A 25-year comprehensive cooperation agreement signed between Iran and China last year has now entered the implementation stage, according to Iran’s foreign minister.
Hossein Amirabdollahian, in his first visit to China as foreign minister, announced the news late Friday after a meeting with his Chinese counterpart Wang Yi.
“While preparing for the visit to China, we had made preparations to be able to mark today as the starting day of implementing the comprehensive agreement between the two countries,” Amirabdollahian said, but he did not announce any specific projects or agreements to mark the occasion.
Signed in Tehran in March 2021 when former President Hassan Rouhani was in office, the “strategic accord” entails economic, military and security cooperation, even as both countries are under different levels of United States sanctions.
Among other things, China has been purchasing Iranian oil – with a discount – in defiance of the sanctions over the past three years. Neither country discloses exact details.
During his visit, Amirabdollahian also delivered a letter by President Ebrahim Raisi for President Xi Jinping, which he said contained an “important message” for Raisi’s administration.
He did not elaborate on the contents, but the Raisi administration has repeatedly emphasised an “Asia-centric” foreign policy that includes China as an important factor.
Amirabdollahian’s visit came amid a flurry of meetings in Wuxi, Jiangsu. The foreign minister landed there shortly after China’s Yi held talks with the secretary general of the Gulf Cooperation Council (GCC), and the foreign ministers of four of its member countries – Saudi Arabia, Kuwait, Oman and Bahrain – in addition to the Turkish foreign minister.

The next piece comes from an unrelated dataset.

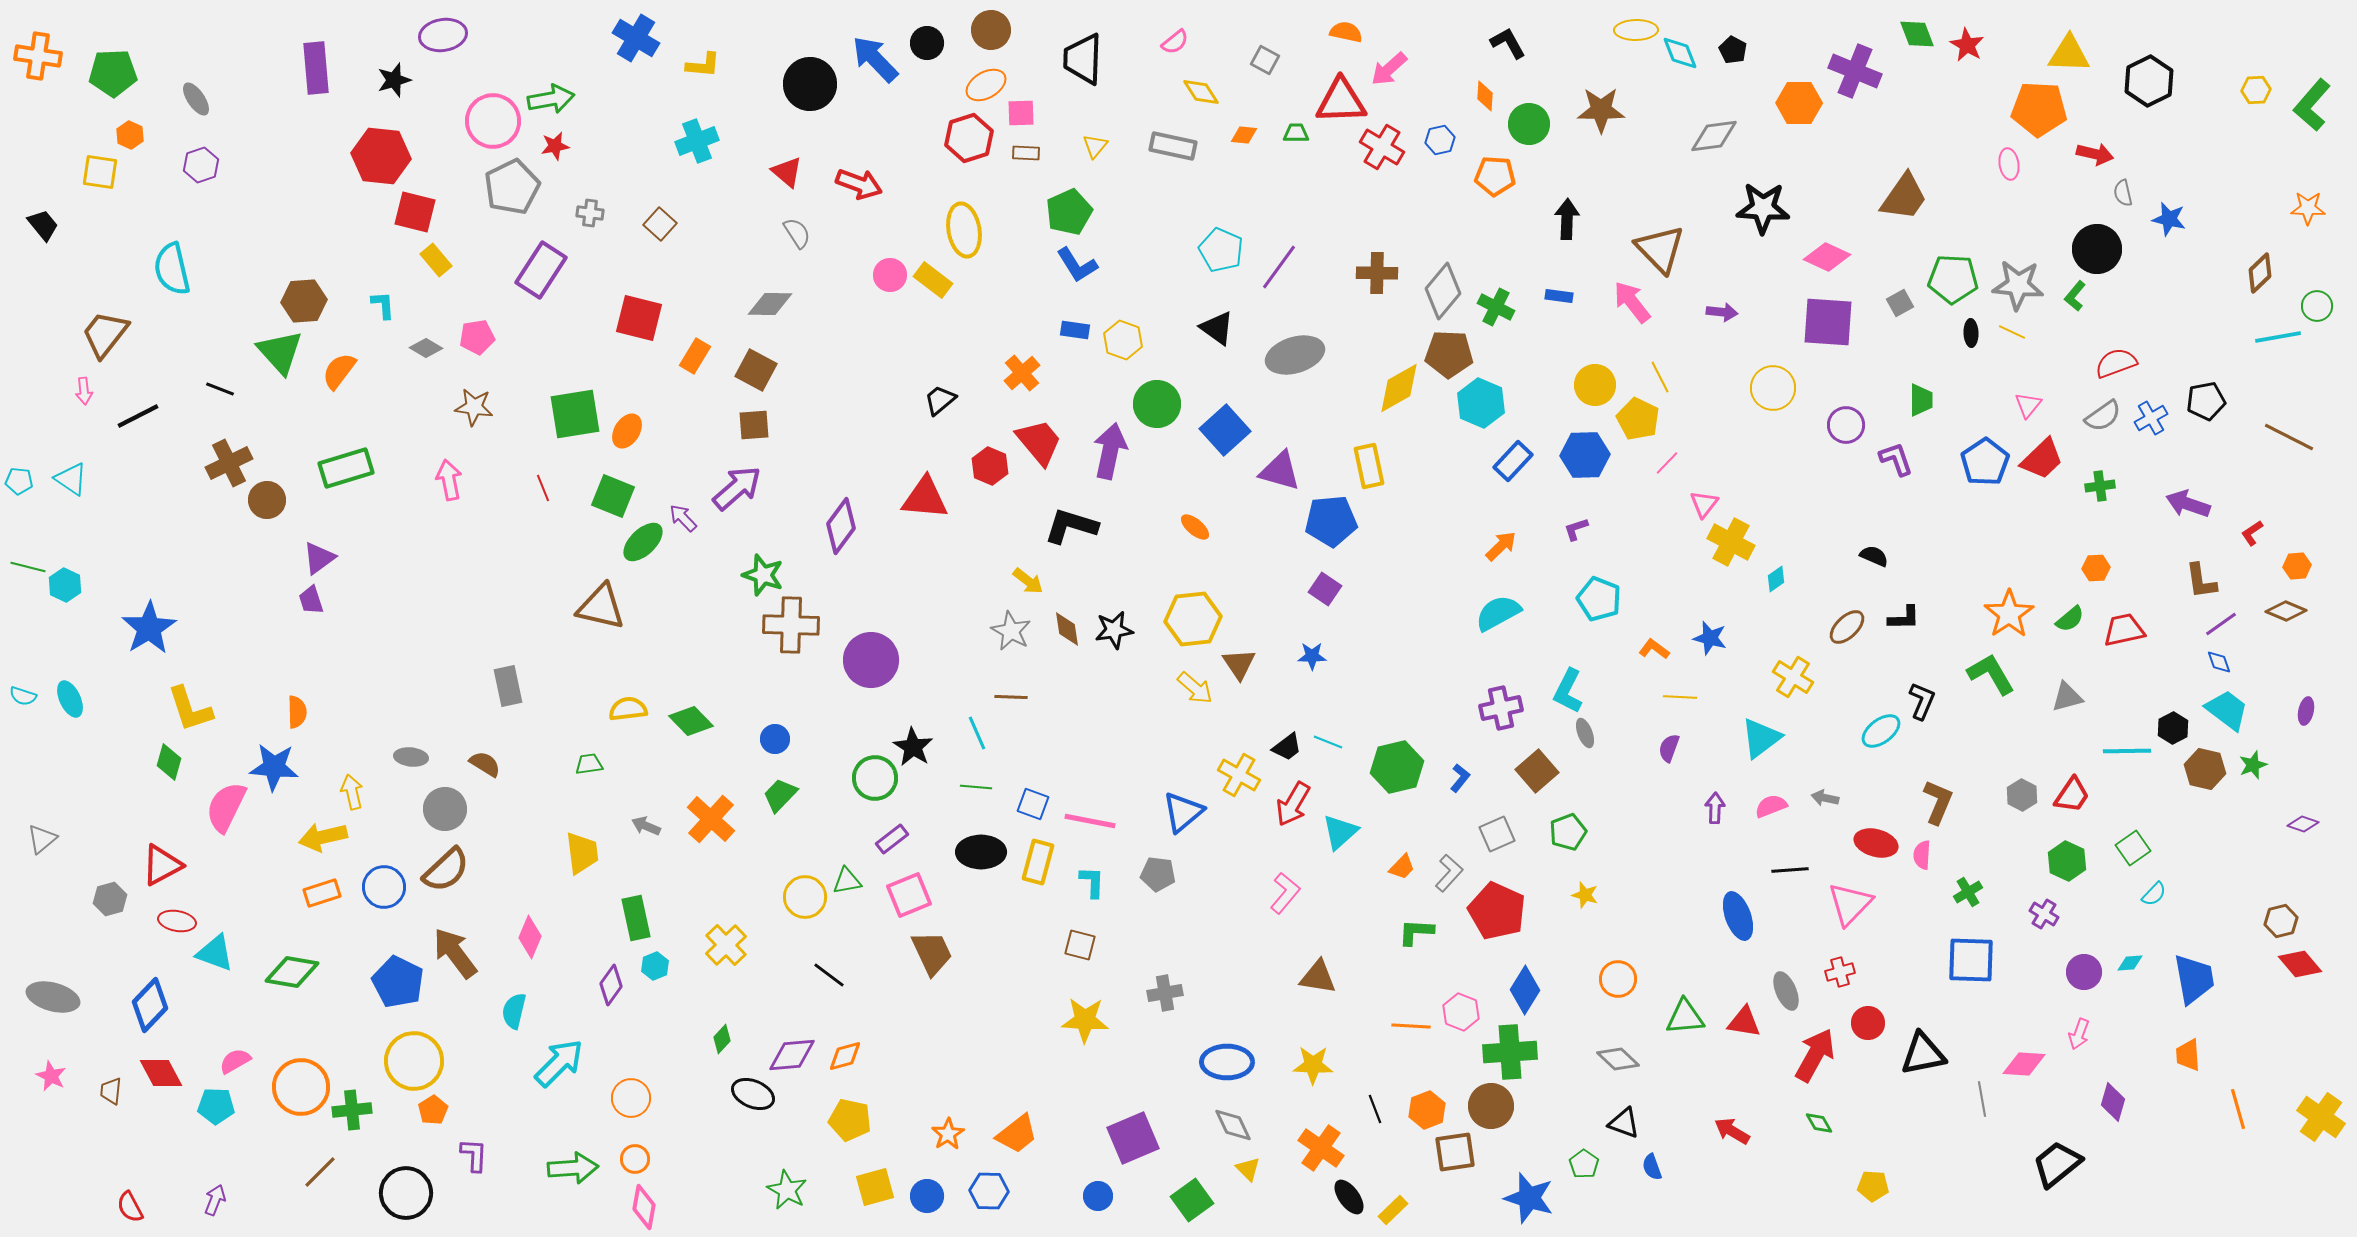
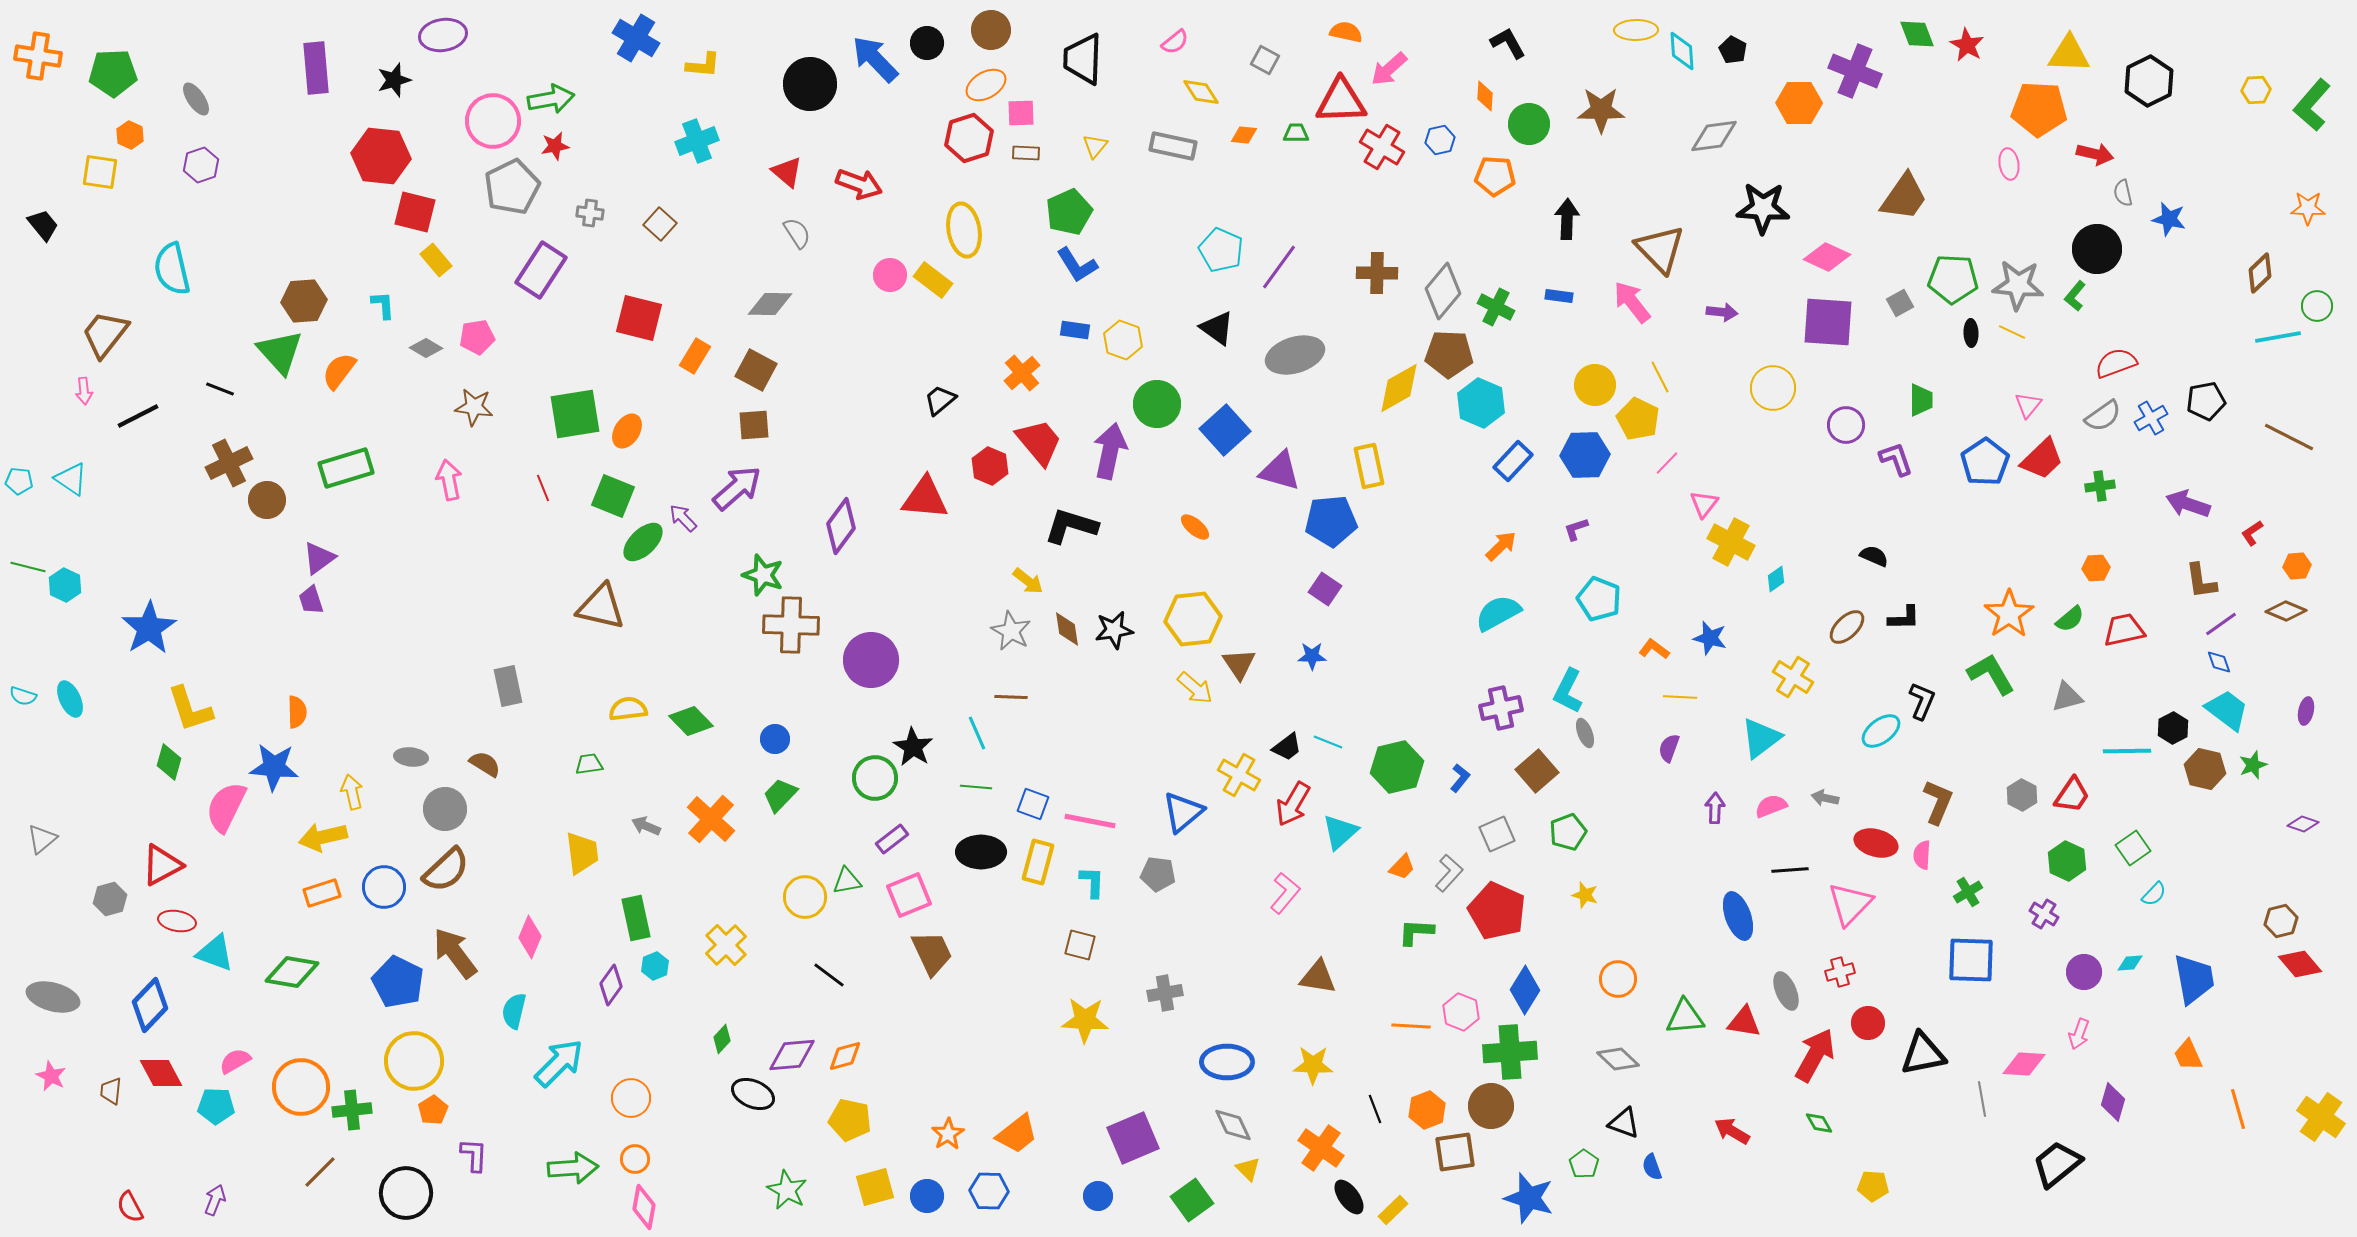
cyan diamond at (1680, 53): moved 2 px right, 2 px up; rotated 18 degrees clockwise
orange trapezoid at (2188, 1055): rotated 20 degrees counterclockwise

After the meeting, Amirabollahian told reporters Iran is ready to achieve an agreement in the Austrian capital in the shortest time, a feat that will be made possible with the support of China and Russia.
A readout of the meeting published by Iran’s foreign ministry quoted Wang Yi as saying China supports Iran’s “logical” position in the Vienna talks.
“We hope that the Western parties also continue the negotiations in Vienna with a realistic view aimed at achieving an agreement that will also see the interests of the Iranian people secured,” he said.
The foreign minister criticised the Western parties – the US, France, Germany, and the United Kingdom – for what he called their lack of “initiative” in the talks.
“They say we’re worried and we’re in a hurry but their lack of practical initiative shows there is a contrast between their rhetoric and action,” he said.
The eighth – and presumably final – round of the intensive talks has been continuing in Vienna since last month as the Western parties warn mere weeks are left to reach an agreement because of Iran’s nuclear advancements.
The heads of the negotiating delegations agreed on Friday to head back to their capitals for two days for consultations, but the talks are not on pause as the expert working groups continue to hold sessions.